Our team will continue to grow in the coming weeks, and we’ll also be collaborating closely with our editorial colleagues across New Statesman Media Group. In fact, we’re launching a whole network of new publications this fall, covering topics such as the clean energy transition, foreign direct investment, technology, banks and more. Many of these sectors will frequently overlap with our cities coverage, and a key part of our plan is make the most of the expertise that all of these newsrooms combined will bring to bear on our journalism.

City Monitor will go live later this month. In the meantime, please visit citymonitor.ai to sign up for our forthcoming email newsletter.


As for CityMetric, some of its archives have already been moved over to the new website, and the rest will follow not long after. If you’re looking for a favourite piece from CityMetric’s past, for a time you’ll still be able to find it here, but before long the whole archive will move over to City Monitor.

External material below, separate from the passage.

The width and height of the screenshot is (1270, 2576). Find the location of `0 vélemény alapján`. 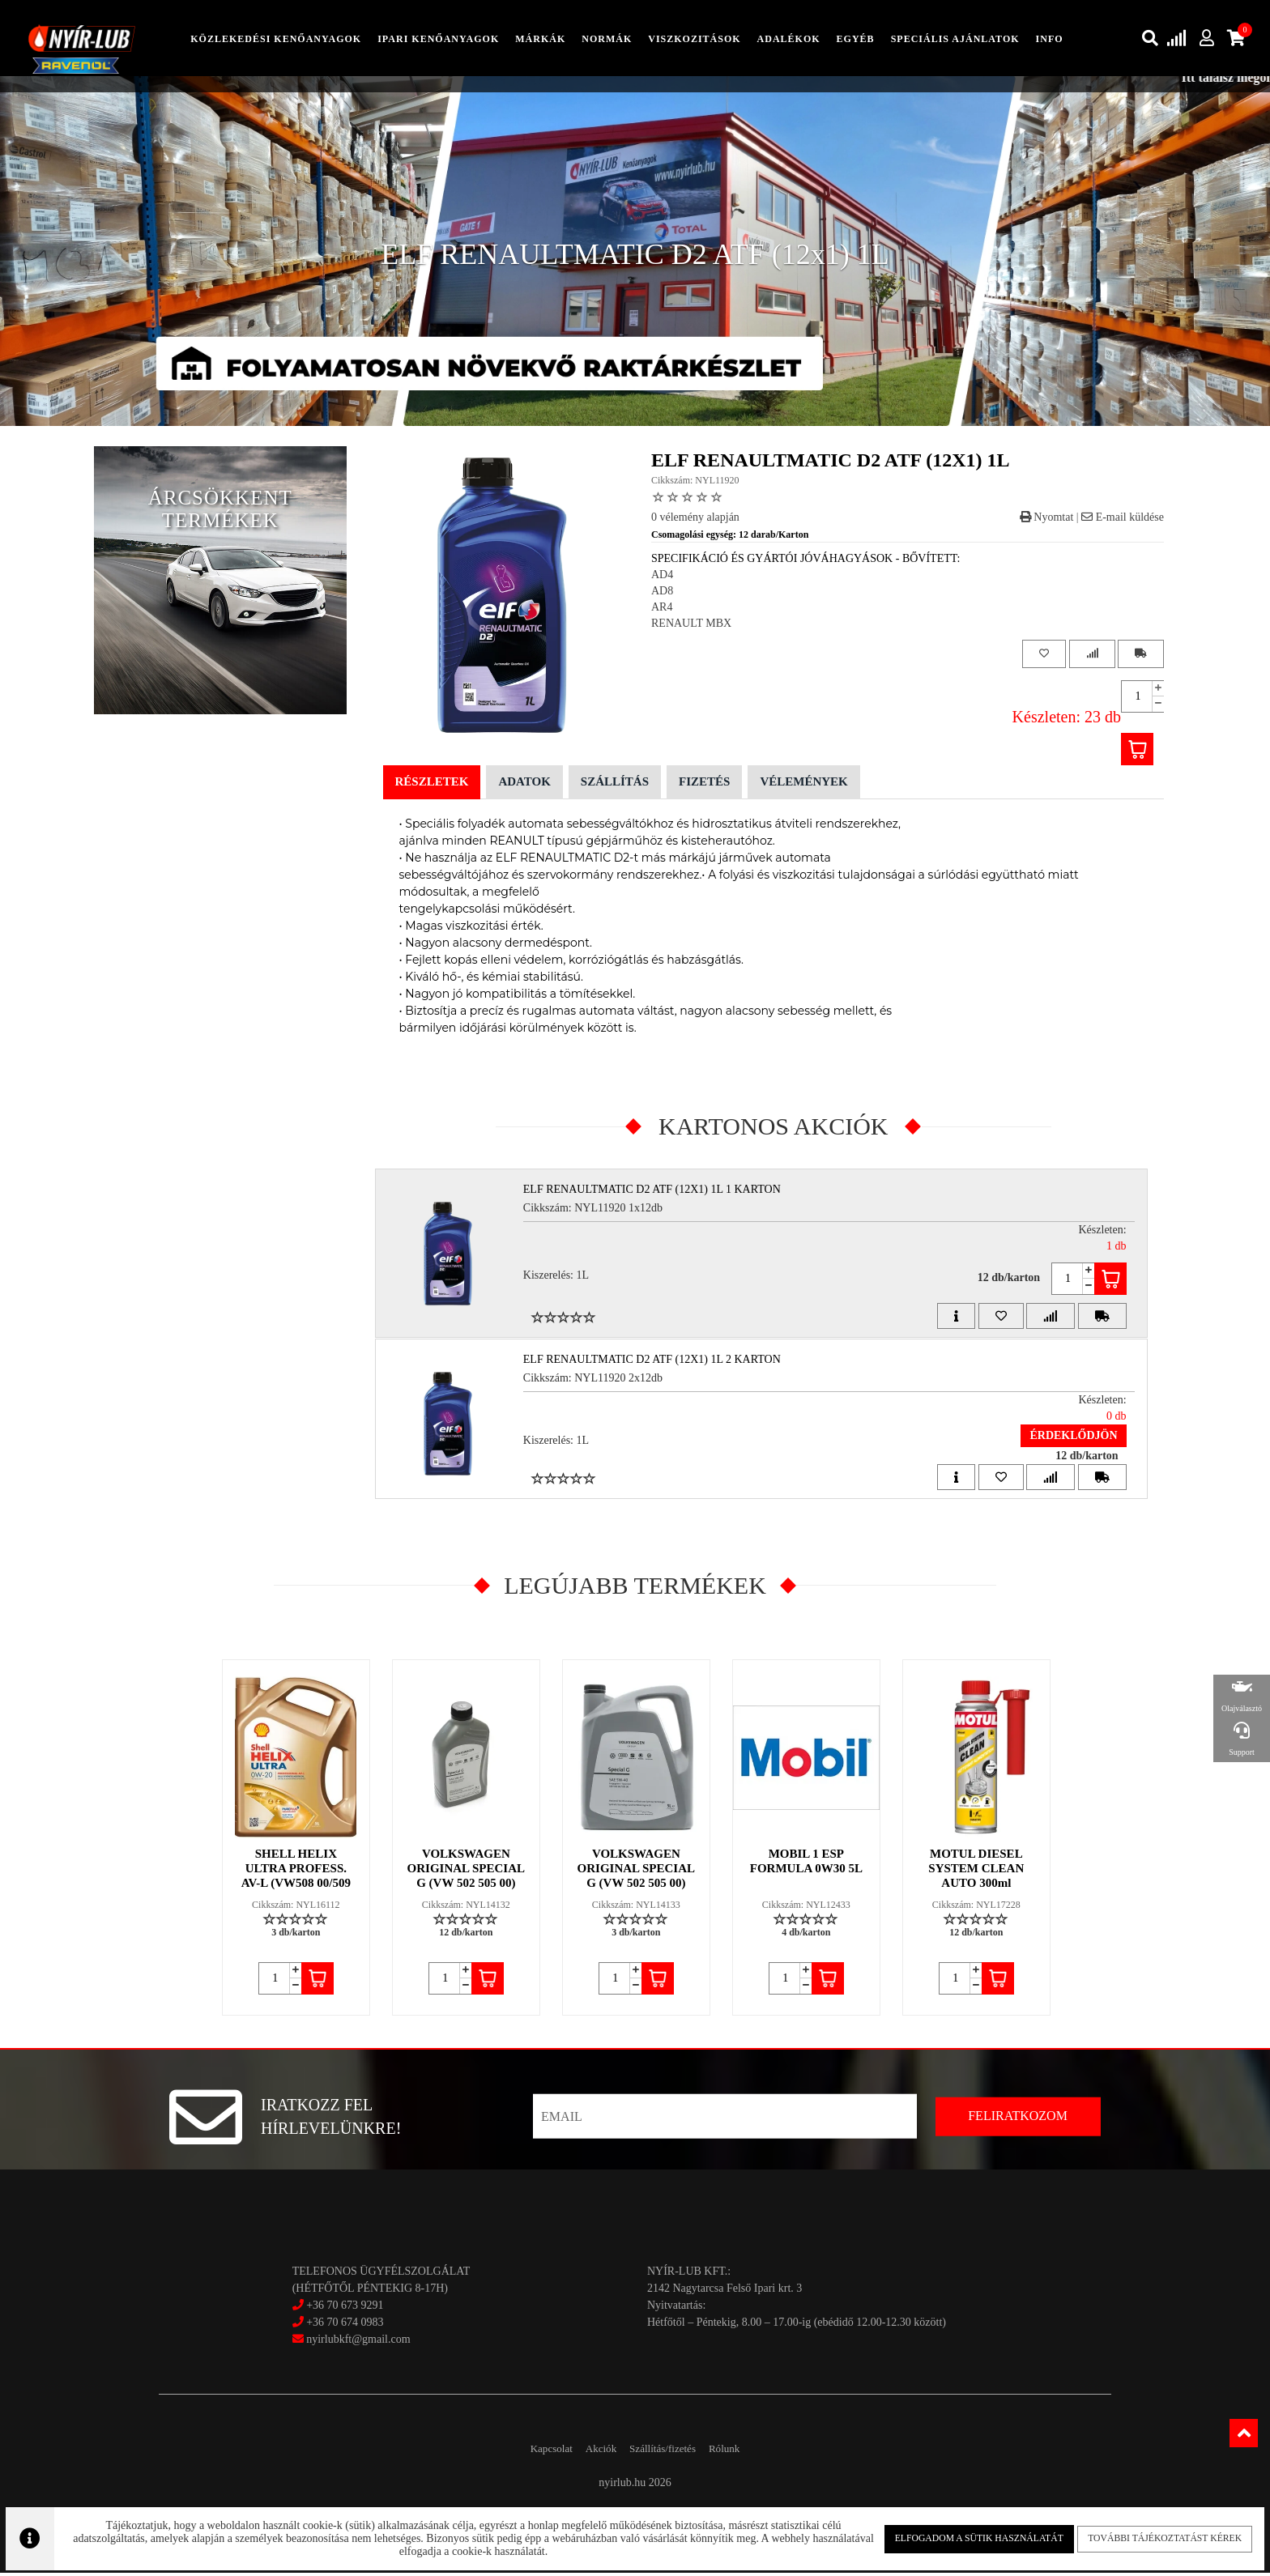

On behalf of the City Monitor team, I’m thrilled to invite you to come along for the ride at our forthcoming digs. You can already follow City Monitor on LinkedIn, and on Twitter, sign up or keep following our existing account, which will switch over to our new name shortly. If you’re interested in learning more about the potential for a commercial partnership with City Monitor, please get in touch with our director of partnerships, Joe Maughan.

I want to thank and congratulate Jonn Elledge on a brilliant run. Everything we do from here on out will be building on the legacy of his work, and the community that he built here at CityMetric. Cheers, Jonn!

In the meantime, stay tuned, and thank you from all of us for being a loyal CityMetric reader. We couldn’t have done any of this without you.

Sommer Mathis is editor-in-chief of City Monitor.